• [Work request]
Set down, unchanged, the line holding "Партнерские программы" and all lines that follow it to the end of the material, leaving pictures out.

[The records Boundary: Start]

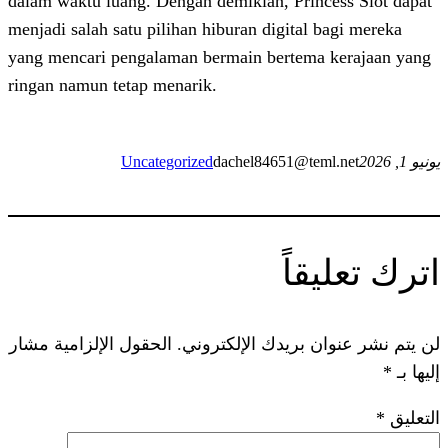
dalam waktu luang. Dengan demikian, Prin
menjadi salah satu pilihan hiburan digital
yang mencari pengalaman bermain bertem
ringan namun tetap menarik.
Uncategorized
dachel84651@te
اً
 بريدك الإلكتروني.
الحقول الإلزامية مشار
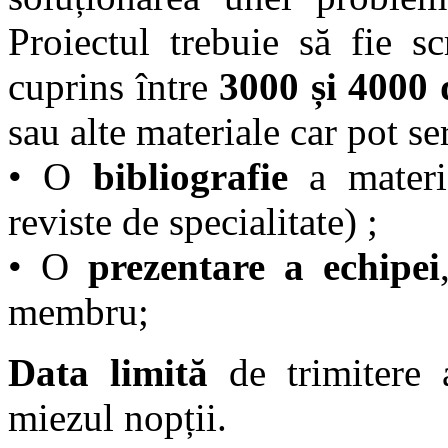
Proiectul trebuie să fie s
cuprins între
3000 și 4000 
sau alte materiale car pot s
• O
bibliografie
a material
reviste de specialitate) ;
• O
prezentare a echipei
membru;
Data limită
de trimitere 
miezul nopții.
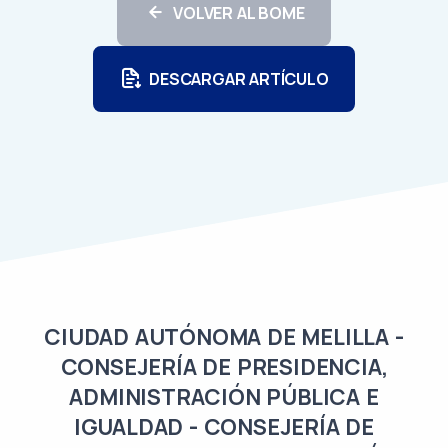
VOLVER AL BOME
DESCARGAR ARTÍCULO
CIUDAD AUTÓNOMA DE MELILLA -
CONSEJERÍA DE PRESIDENCIA,
ADMINISTRACIÓN PÚBLICA E
IGUALDAD - CONSEJERÍA DE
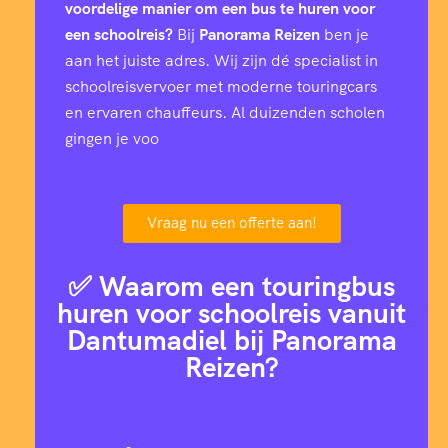
voordelige manier om een bus te huren voor
een schoolreis?
Bij
Panorama Reizen
ben je
aan het juiste adres. Wij zijn dé specialist in
schoolreisvervoer met moderne touringcars
en ervaren chauffeurs. Al duizenden scholen
gingen je voo
Vraag nu een offerte aan!
✅ Waarom een touringbus
huren voor schoolreis vanuit
Dantumadiel bij Panorama
Reizen?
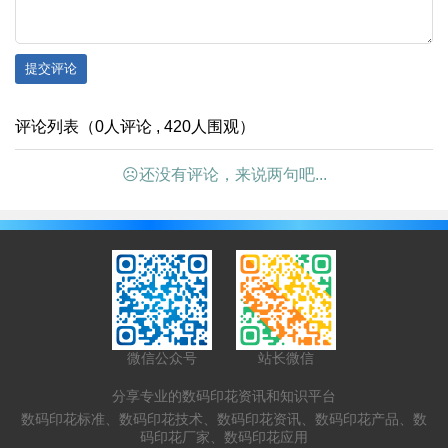
提交评论
评论列表（0人评论 , 420人围观）
☹还没有评论，来说两句吧...
微信公众号
站长微信
分享专业的数码印花资讯和知识平台
数码印花标准、数码印花技术、数码印花资讯、数码印花产品、数
码印花厂家、数码印花应用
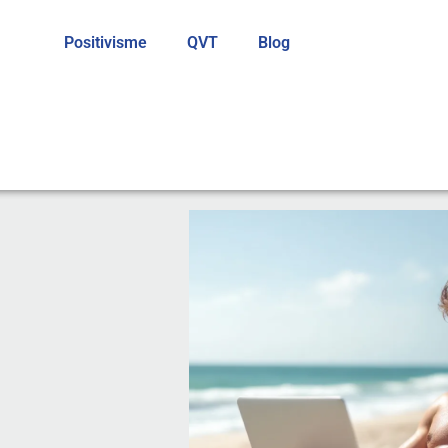
Positivisme
QVT
Blog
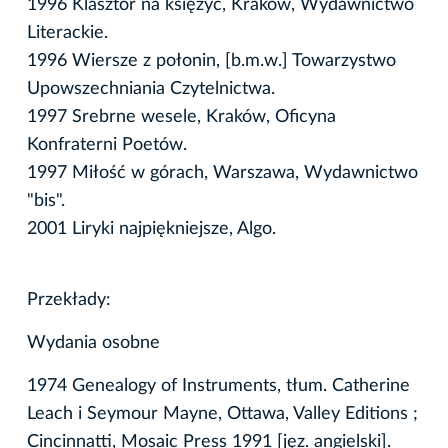
1996 Klasztor na księżyc, Kraków, Wydawnictwo
Literackie.
1996 Wiersze z połonin, [b.m.w.] Towarzystwo
Upowszechniania Czytelnictwa.
1997 Srebrne wesele, Kraków, Oficyna
Konfraterni Poetów.
1997 Miłość w górach, Warszawa, Wydawnictwo
"bis".
2001 Liryki najpiękniejsze, Algo.
Przekłady:
Wydania osobne
1974 Genealogy of Instruments, tłum. Catherine
Leach i Seymour Mayne, Ottawa, Valley Editions ;
Cincinnatti, Mosaic Press 1991 [jęz. angielski].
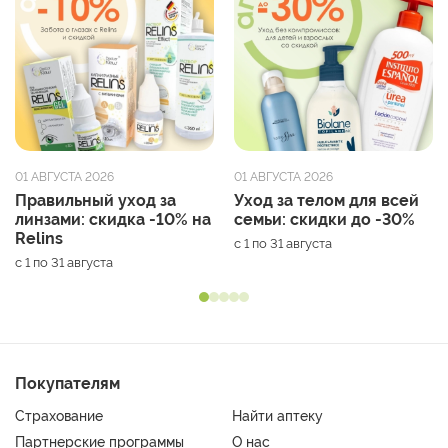
01 АВГУСТА 2026
01 АВГУСТА 2026
Правильный уход за
Уход за телом для всей
линзами: скидка -10% на
семьи: скидки до -30%
Relins
с 1 по 31 августа
с 1 по 31 августа
Покупателям
Страхование
Найти аптеку
Партнерские программы
О нас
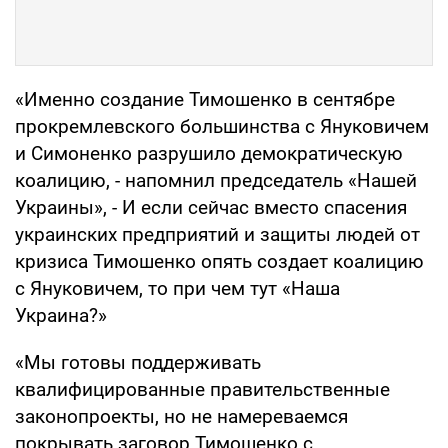
«Именно создание Тимошенко в сентябре
прокремлевского большинства с Януковичем
и Симоненко разрушило демократическую
коалицию, - напомнил председатель «Нашей
Украины», - И если сейчас вместо спасения
украинских предприятий и защиты людей от
кризиса Тимошенко опять создает коалицию
с Януковичем, то при чем тут «Наша
Украина?»
«Мы готовы поддерживать
квалифицированные правительственные
законопроекты, но не намереваемся
покрывать заговор Тимошенко с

[The records Boundary: End]

• [Answer to the problem]
Партнерские программы
О нас
«Именно создание Тимошенко в сентябре
прокремлевского большинства с Януковичем
и Симоненко разрушило демократическую
коалицию, - напомнил председатель «Нашей
Украины», - И если сейчас вместо спасения
украинских предприятий и защиты людей от
кризиса Тимошенко опять создает коалицию
с Януковичем, то при чем тут «Наша
Украина?»
«Мы готовы поддерживать
квалифицированные правительственные
законопроекты, но не намереваемся
покрывать заговор Тимошенко с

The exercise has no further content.